Best results in LPGA major championships
- Chevron Championship: CUT: 2023
- Women's PGA C'ship: T5: 2024
- U.S. Women's Open: T51: 2022
- Women's British Open: CUT: 2024
- Evian Championship: T65: 2024

Achievements and awards
- Kentucky Golf Coaches Association Kentucky Player of the Year: 2013, 2014, 2015
- Kentucky Golf Foundation Junior Player of the Year: 2015
- Atlantic Coast Conference Freshman of the Year: 2017
- Edith Cummings Munson Golf Award: 2020

= Lauren Hartlage =

American professional golfer (born 1998)

Lauren Hartlage (born January 31, 1998) is an American professional golfer and member of the LPGA Tour. She was in contention at the 2024 Women's PGA Championship, where she ultimately finished tied 5th.

==Early life and amateur career==
Hartlage played golf at Elizabethtown High School under coach Kim, her mother, who played college golf at Western Kentucky University.
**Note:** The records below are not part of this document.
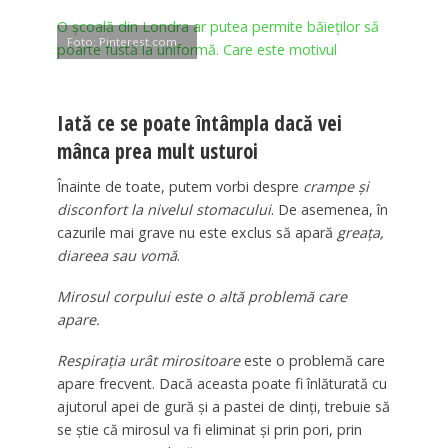
O școală din Londra ar putea permite băieților să
Foto: Pinterest.com
poarte fustă la uniformă. Care este motivul
Iată ce se poate întâmpla dacă vei
mânca prea mult usturoi
Înainte de toate, putem vorbi despre
crampe și
disconfort la nivelul stomacului
. De asemenea, în
cazurile mai grave nu este exclus să apară
greața,
diareea sau vomă
.
Mirosul corpului este o altă problemă care
apare.
Respirația urât mirositoare
este o problemă care
apare frecvent. Dacă aceasta poate fi înlăturată cu
ajutorul apei de gură și a pastei de dinți, trebuie să
se știe că mirosul va fi eliminat și prin pori, prin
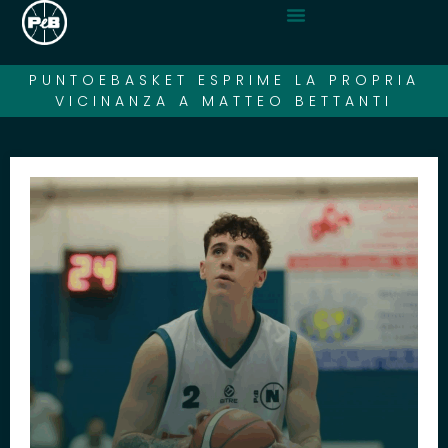
PUNTOEBASKET ESPRIME LA PROPRIA
VICINANZA A MATTEO BETTANTI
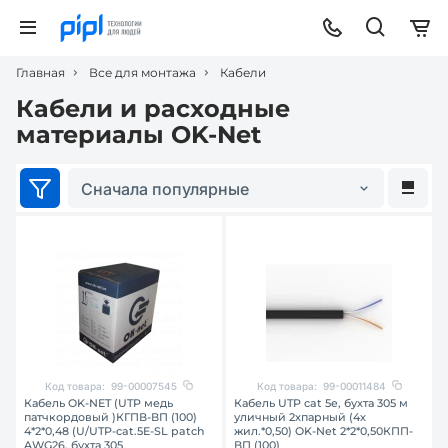
Главная
Все для монтажа
Кабели
Кабели и расходные
материалы OK-Net
Сначала популярные
Код товара:
99-00007545
Код товара:
99-00011484
Кабель OK-NET (UTP медь
Кабель UTP cat 5e, бухта 305 м
патчкордовый )КГПВ-ВП (100)
уличный 2хпарный (4х
4*2*0,48 (U/UTP-cat.5E-SL patch
жил.*0,50) OK-Net 2*2*0,50КПП-
AWG26, бухта 305
ВП (100)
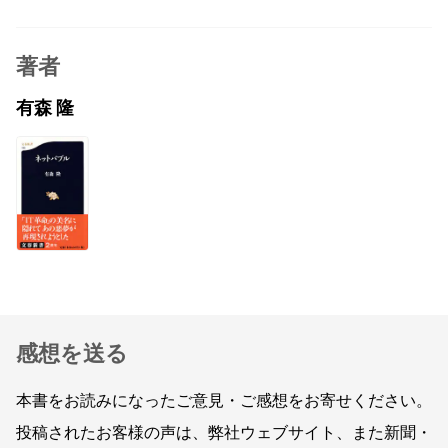
著者
有森 隆
感想を送る
本書をお読みになったご意見・ご感想をお寄せください。
投稿されたお客様の声は、弊社ウェブサイト、また新聞・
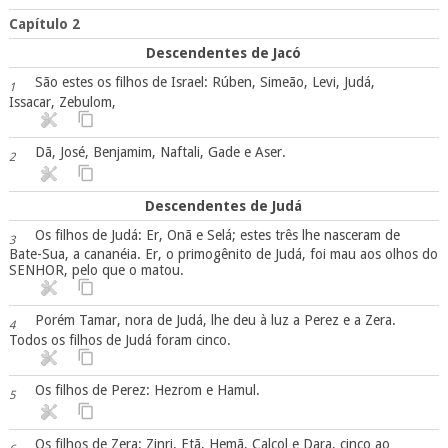
Capítulo 2
Descendentes de Jacó
São estes os filhos de Israel: Rúben, Simeão, Levi, Judá,
1
Issacar, Zebulom,
Dã, José, Benjamim, Naftali, Gade e Aser.
2
Descendentes de Judá
Os filhos de Judá: Er, Onã e Selá; estes três lhe nasceram de
3
Bate-Sua, a cananéia. Er, o primogênito de Judá, foi mau aos olhos do
SENHOR, pelo que o matou.
Porém Tamar, nora de Judá, lhe deu à luz a Perez e a Zera.
4
Todos os filhos de Judá foram cinco.
Os filhos de Perez: Hezrom e Hamul.
5
Os filhos de Zera: Zinri, Etã, Hemã, Calcol e Dara, cinco ao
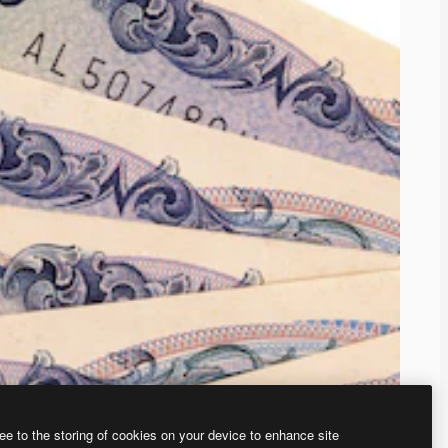
ee to the storing of cookies on your device to enhance site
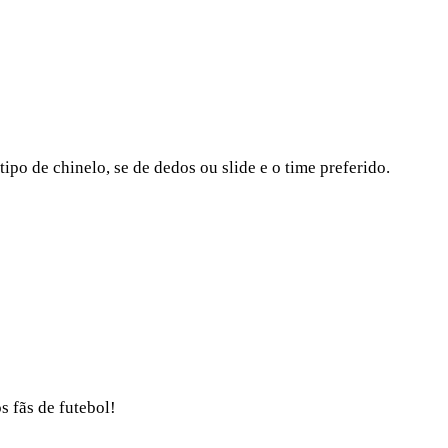
po de chinelo, se de dedos ou slide e o time preferido.
s fãs de futebol!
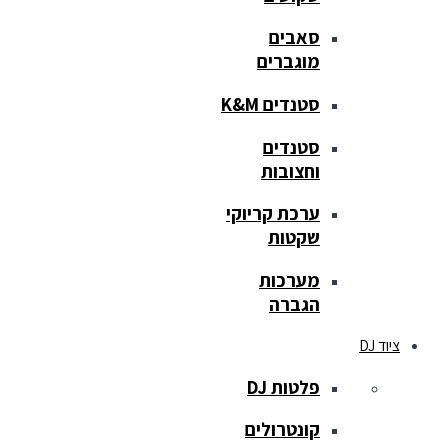
סאבים
מוגברים
סטנדים K&M
סטנדים
וחצובות
ערכת קריוקי
שקטות
מערכות
הגברה
ציוד DJ
פלטות DJ
קונטרולים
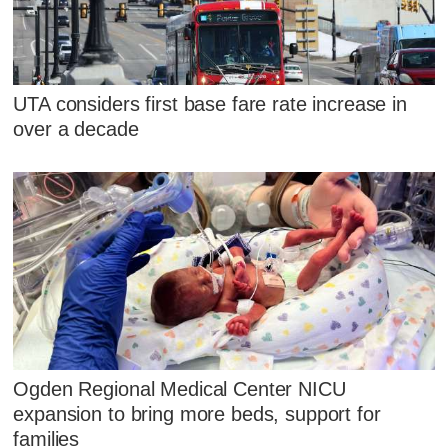
UTA considers first base fare rate increase in
over a decade
Ogden Regional Medical Center NICU
expansion to bring more beds, support for
families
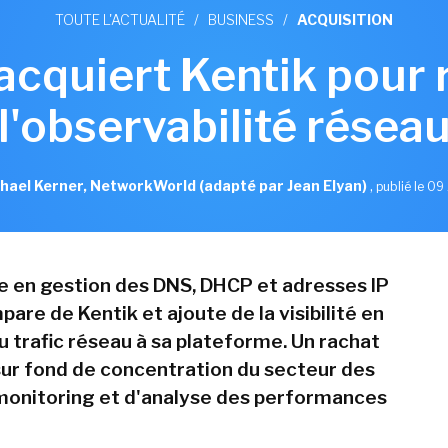
TOUTE L'ACTUALITÉ
/
BUSINESS
/
ACQUISITION
 acquiert Kentik pour 
l'observabilité résea
hael Kerner, NetworkWorld (adapté par Jean Elyan)
,
publié le 09 
te en gestion des DNS, DHCP et adresses IP
pare de Kentik et ajoute de la visibilité en
u trafic réseau à sa plateforme. Un rachat
 sur fond de concentration du secteur des
 monitoring et d'analyse des performances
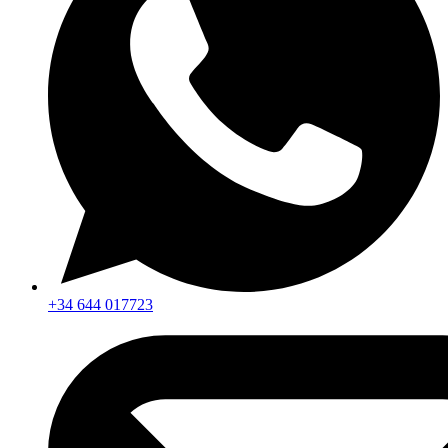
+34 644 017723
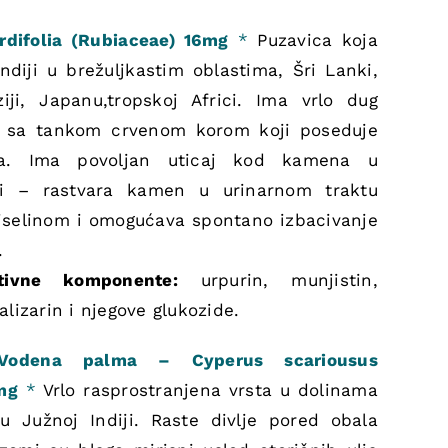
rdifolia (Rubiaceae) 16mg
*
Puzavica koja
ndiji u brežuljkastim oblastima, Šri Lanki,
ziji, Japanu,tropskoj Africi. Ima vrlo dug
en sa tankom crvenom korom koji poseduje
tva. Ima povoljan uticaj kod kamena u
ci – rastvara kamen u urinarnom traktu
iselinom i omogućava spontano izbacivanje
.
tivne komponente:
urpurin, munjistin,
lizarin i njegove glukozide.
 Vodena palma – Cyperus scariousus
mg
*
Vrlo rasprostranjena vrsta u dolinama
 u Južnoj Indiji. Raste divlje pored obala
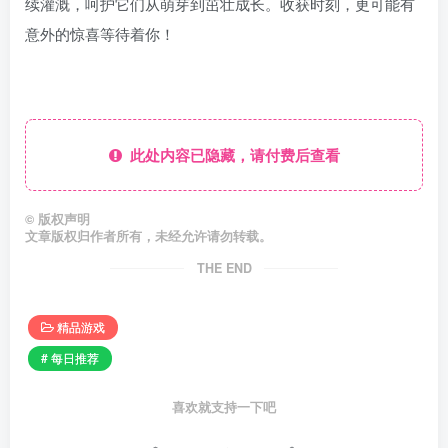
续灌溉，呵护它们从萌芽到茁壮成长。收获时刻，更可能有
意外的惊喜等待着你！
此处内容已隐藏，请付费后查看
©
版权声明
文章版权归作者所有，未经允许请勿转载。
THE END
精品游戏
# 每日推荐
喜欢就支持一下吧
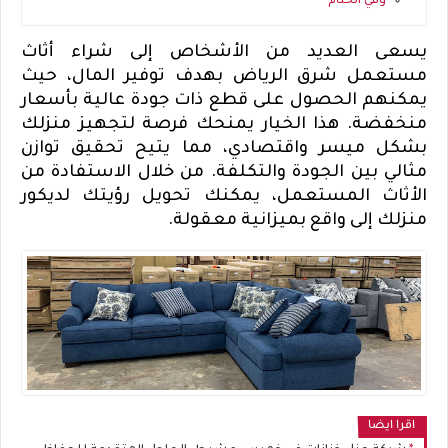
وفي الختام
يسعى العديد من الأشخاص إلى شراء أثاث
مستعمل شرق الرياض بهدف توفير المال، حيث
يمكنهم الحصول على قطع ذات جودة عالية بأسعار
منخفضة. هذا الخيار يمنحك فرصة لتجهيز منزلك
بشكل ميسر واقتصادي، مما يتيح تحقيق توازن
مثالي بين الجودة والتكلفة. من خلال الاستفادة من
الأثاث المستعمل، يمكنك تحويل رؤيتك لديكور
منزلك إلى واقع بميزانية معقولة.
اقرا ايضا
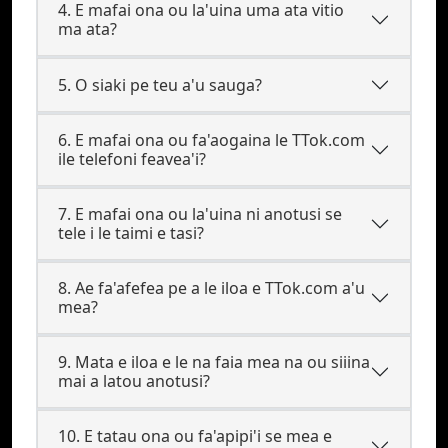
4. E mafai ona ou la'uina uma ata vitio
ma ata?
5. O siaki pe teu a'u sauga?
6. E mafai ona ou fa'aogaina le TTok.com
ile telefoni feavea'i?
7. E mafai ona ou la'uina ni anotusi se
tele i le taimi e tasi?
8. Ae fa'afefea pe a le iloa e TTok.com a'u
mea?
9. Mata e iloa e le na faia mea na ou siiina
mai a latou anotusi?
10. E tatau ona ou fa'apipi'i se mea e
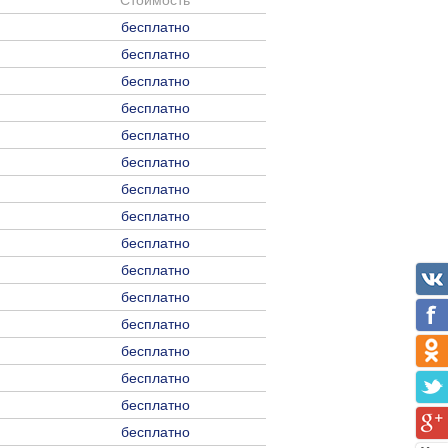
Стоимость
бесплатно
бесплатно
бесплатно
бесплатно
бесплатно
бесплатно
бесплатно
бесплатно
бесплатно
бесплатно
бесплатно
бесплатно
бесплатно
бесплатно
бесплатно
бесплатно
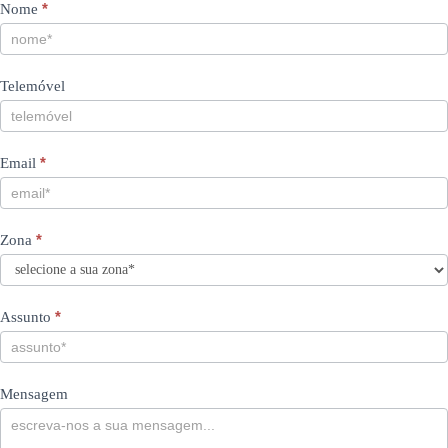
Contacts
If
*
Nome
you
PT
are
human,
Telemóvel
leave
this
field
blank.
*
Email
*
Zona
*
Assunto
Mensagem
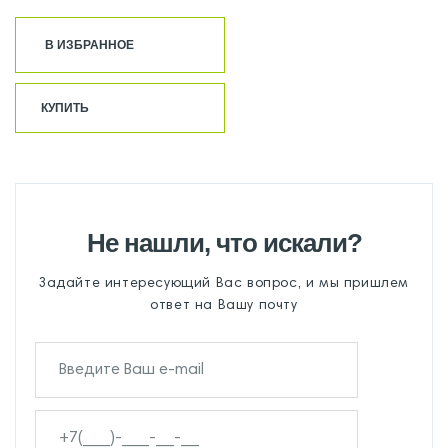
В ИЗБРАННОЕ
КУПИТЬ
Не нашли, что искали?
Задайте интересующий Вас вопрос, и мы пришлем
ответ на Вашу почту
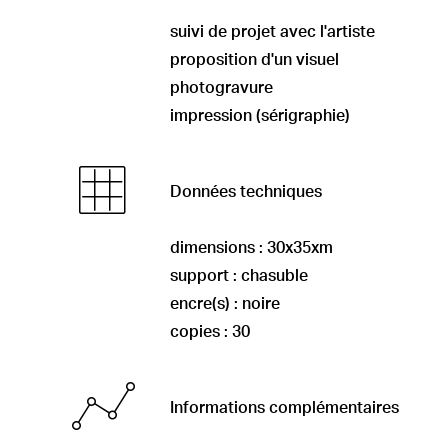
suivi de projet avec l'artiste
proposition d'un visuel
photogravure
impression (sérigraphie)
Données techniques
dimensions : 30x35xm
support : chasuble
encre(s) : noire
copies : 30
Informations complémentaires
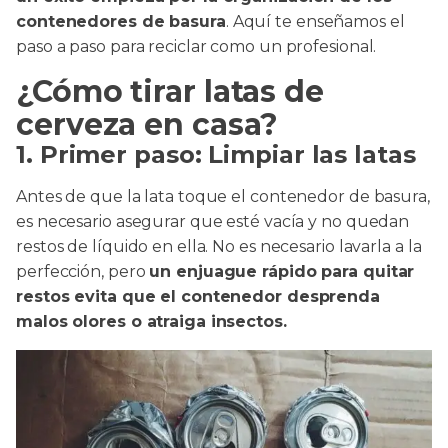
contenedores de basura
. Aquí te enseñamos el
paso a paso para reciclar como un profesional.
¿Cómo tirar latas de
cerveza en casa?
1. Primer paso: Limpiar las latas
Antes de que la lata toque el contenedor de basura,
es necesario asegurar que esté vacía y no quedan
restos de líquido en ella. No es necesario lavarla a la
perfección, pero
un enjuague rápido para quitar
restos evita que el contenedor desprenda
malos olores o atraiga insectos.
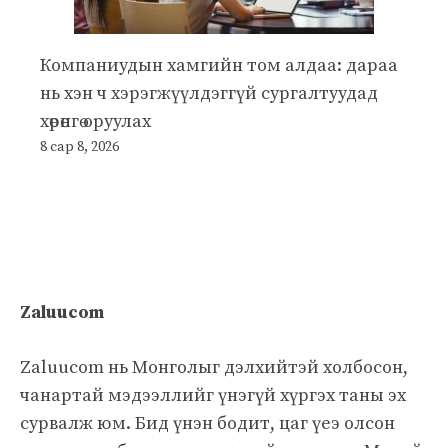
Компаниудын хамгийн том алдаа: дараа
нь хэн ч хэрэгжүүлдэггүй сургалтуудад
хөрөнгө оруулах
8 сар 8, 2026
Zaluucom
Zaluucom нь Монголыг дэлхийтэй холбосон,
чанартай мэдээллийг үнэгүй хүргэх таны эх
сурвалж юм. Бид үнэн бодит, цаг үеэ олсон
She was a three-time Kentucky Golf Coaches Association Region Player of the Year between 2013 and 2015, and recognized as the Kentucky Golf Foundation's 2015 Kentucky Junior Player of the Year.

She attended the University of Louisville between 2016 and 2020, majoring in finance. Playing with the Louisville Cardinals women's golf team she won two tournaments and was named Atlantic Coast Conference Freshman of the Year.

Hartlage participated in the inaugural Augusta National Women's Amateur, and reached matchplay at the 2018 British Ladies Amateur and the 2019 U.S. Women's Amateur.

She represented the United States at the 2021 Arnold Palmer Cup, where she beat Ingrid Lindblad, 1 up, in the final Sunday singles match to cement the U.S. victory.

==Professional career==
Hartlage turned professional in August 2021. She finished second at the 2021 Delta Downs Invitational on the Women's All Pro Tour, before finishing T26 at Q-Series to earn LPGA Tour membership for 2022.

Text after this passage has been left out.